DATA UNDER STUDY
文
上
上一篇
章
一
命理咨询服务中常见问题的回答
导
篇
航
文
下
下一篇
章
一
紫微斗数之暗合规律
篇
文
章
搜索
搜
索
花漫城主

==

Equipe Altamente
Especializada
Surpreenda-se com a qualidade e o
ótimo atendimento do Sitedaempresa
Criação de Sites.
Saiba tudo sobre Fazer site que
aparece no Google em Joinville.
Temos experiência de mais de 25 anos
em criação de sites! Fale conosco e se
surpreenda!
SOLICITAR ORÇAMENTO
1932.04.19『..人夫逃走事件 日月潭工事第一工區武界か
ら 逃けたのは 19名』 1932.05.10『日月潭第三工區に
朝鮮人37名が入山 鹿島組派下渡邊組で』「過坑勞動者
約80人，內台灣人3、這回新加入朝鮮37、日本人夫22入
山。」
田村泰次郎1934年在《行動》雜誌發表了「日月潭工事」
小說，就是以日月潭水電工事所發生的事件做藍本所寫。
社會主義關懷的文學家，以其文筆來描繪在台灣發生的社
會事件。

EXERCISE DIRECTIONS
Where the data above reaches the line holding "ótimo atendimento do Sitedaempresa", begin printing, and stop after the line holding "朝鮮人37名が入山 鹿島組派下渡邊組で』「過坑勞動者". Each line must be reproduced exactly, with nothing else added.

OUTPUT FOR THIS EXERCISE
ótimo atendimento do Sitedaempresa
Criação de Sites.
Saiba tudo sobre Fazer site que
aparece no Google em Joinville.
Temos experiência de mais de 25 anos
em criação de sites! Fale conosco e se
surpreenda!
SOLICITAR ORÇAMENTO
1932.04.19『..人夫逃走事件 日月潭工事第一工區武界か
ら 逃けたのは 19名』 1932.05.10『日月潭第三工區に
朝鮮人37名が入山 鹿島組派下渡邊組で』「過坑勞動者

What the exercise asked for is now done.